Available records:
================
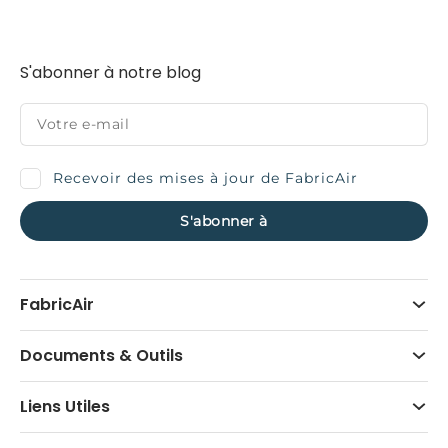
S'abonner à notre blog
Recevoir des mises à jour de FabricAir
FabricAir
Documents & Outils
Liens Utiles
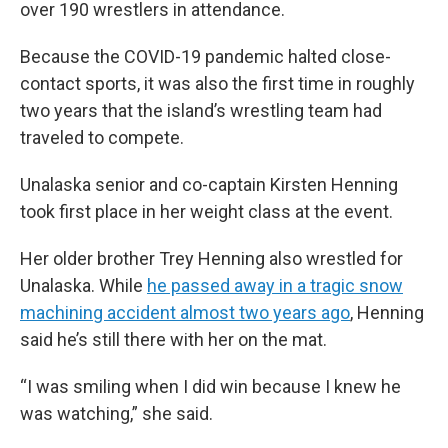
over 190 wrestlers in attendance.
Because the COVID-19 pandemic halted close-
contact sports, it was also the first time in roughly
two years that the island’s wrestling team had
traveled to compete.
Unalaska senior and co-captain Kirsten Henning
took first place in her weight class at the event.
Her older brother Trey Henning also wrestled for
Unalaska. While
he passed away in a tragic snow
machining accident almost two years ago
, Henning
said he’s still there with her on the mat.
“I was smiling when I did win because I knew he
was watching,” she said.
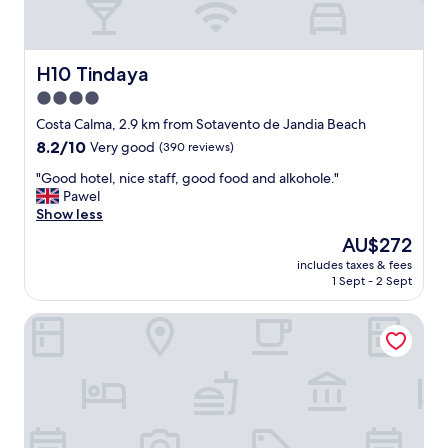
H10 Tindaya
H10 Tindaya
4.0
star
Costa Calma, 2.9 km from Sotavento de Jandia Beach
property
8.2
8.2/10
Very good
(390 reviews)
out
"
"Good hotel, nice staff, good food and alkohole."
of
G
Pawel
10,
o
Show less
Very
o
good,
The
AU$272
d
(390
price
includes taxes & fees
h
reviews)
is
1 Sept - 2 Sept
o
AU$272
t
Zel Fuerteventura - Adults Only
e
l
,
n
i
c
e
s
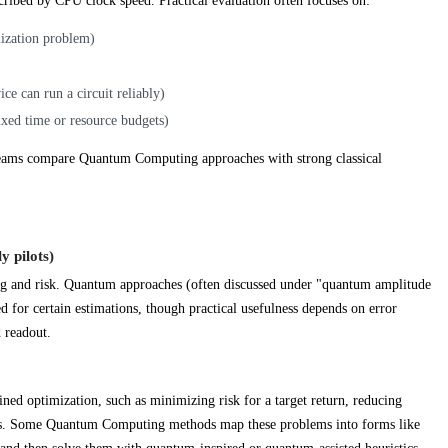
ribed by CPU clock speed. Practical evaluation often focuses on:
mization problem)
ce can run a circuit reliably)
ixed time or resource budgets)
t teams compare Quantum Computing approaches with strong classical
y pilots)
ng and risk. Quantum approaches (often discussed under "quantum amplitude
 for certain estimations, though practical usefulness depends on error
d readout.
ined optimization, such as minimizing risk for a target return, reducing
dges. Some Quantum Computing methods map these problems into forms like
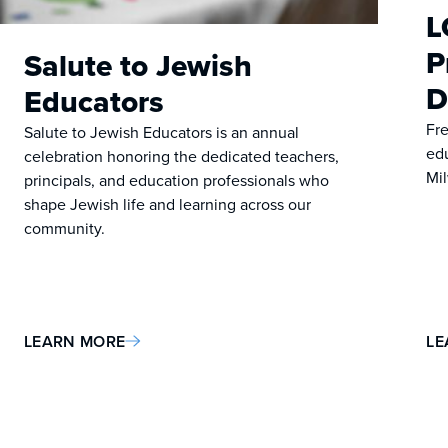
L
P
Salute to Jewish
D
Educators
Fre
Salute to Jewish Educators is an annual
ed
celebration honoring the dedicated teachers,
Mi
principals, and education professionals who
shape Jewish life and learning across our
community.
LEARN MORE
LE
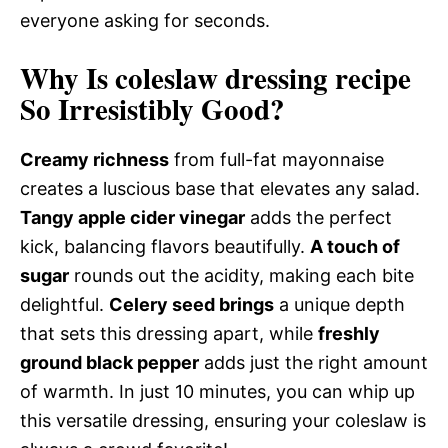
everyone asking for seconds.
Why Is coleslaw dressing recipe
So Irresistibly Good?
Creamy richness
from full-fat mayonnaise
creates a luscious base that elevates any salad.
Tangy apple cider vinegar
adds the perfect
kick, balancing flavors beautifully.
A touch of
sugar
rounds out the acidity, making each bite
delightful.
Celery seed brings
a unique depth
that sets this dressing apart, while
freshly
ground black pepper
adds just the right amount
of warmth. In just 10 minutes, you can whip up
this versatile dressing, ensuring your coleslaw is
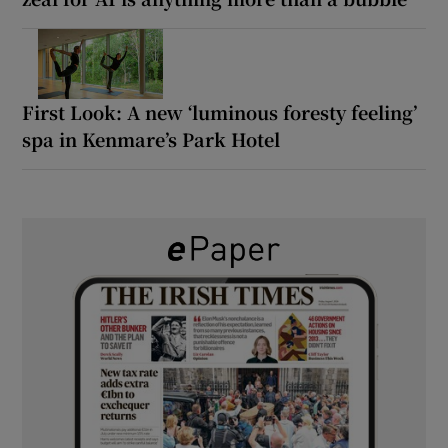
First Look: A new ‘luminous foresty feeling’
spa in Kenmare’s Park Hotel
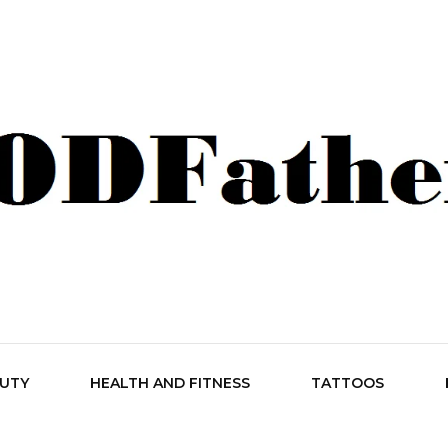
her Style
AUTY
HEALTH AND FITNESS
TATTOOS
================
What is needed:
Output all the entries exactly, minus any pictures.

Expected answer:
S'abonner à notre blog
Recevoir des mises à jour de FabricAir
FabricAir
Documents & Outils
Liens Utiles
over 190 wrestlers in attendance.
Because the COVID-19 pandemic halted close-
contact sports, it was also the first time in roughly
two years that the island’s wrestling team had
traveled to compete.
Unalaska senior and co-captain Kirsten Henning
took first place in her weight class at the event.
Her older brother Trey Henning also wrestled for
Unalaska. While
he passed away in a tragic snow
machining accident almost two years ago
, Henning
said he’s still there with her on the mat.
“I was smiling when I did win because I knew he
was watching,” she said.
H10 Tindaya
H10 Tindaya
4.0
star
Costa Calma, 2.9 km from Sotavento de Jandia Beach
property
8.2
8.2/10
Very good
(390 reviews)
out
"
"Good hotel, nice staff, good food and alkohole."
of
G
Pawel
10,
o
Show less
Very
o
good,
The
AU$272
d
(390
price
includes taxes & fees
h
reviews)
is
1 Sept - 2 Sept
o
AU$272
t
Zel Fuerteventura - Adults Only
e
l
,
n
i
c
e
s
ribed by CPU clock speed. Practical evaluation often focuses on:
mization problem)
ce can run a circuit reliably)
ixed time or resource budgets)
t teams compare Quantum Computing approaches with strong classical
y pilots)
ng and risk. Quantum approaches (often discussed under "quantum amplitude
 for certain estimations, though practical usefulness depends on error
d readout.
ined optimization, such as minimizing risk for a target return, reducing
dges. Some Quantum Computing methods map these problems into forms like
L
P
Salute to Jewish
D
Educators
Fre
Salute to Jewish Educators is an annual
ed
celebration honoring the dedicated teachers,
Mi
principals, and education professionals who
shape Jewish life and learning across our
community.
LEARN MORE
LE
everyone asking for seconds.
Why Is coleslaw dressing recipe
So Irresistibly Good?
Creamy richness
from full-fat mayonnaise
creates a luscious base that elevates any salad.
Tangy apple cider vinegar
adds the perfect
kick, balancing flavors beautifully.
A touch of
sugar
rounds out the acidity, making each bite
delightful.
Celery seed brings
a unique depth
that sets this dressing apart, while
freshly
ground black pepper
adds just the right amount
of warmth. In just 10 minutes, you can whip up
this versatile dressing, ensuring your coleslaw is
First Look: A new ‘luminous foresty feeling’
spa in Kenmare’s Park Hotel
her Style
AUTY
HEALTH AND FITNESS
TATTOOS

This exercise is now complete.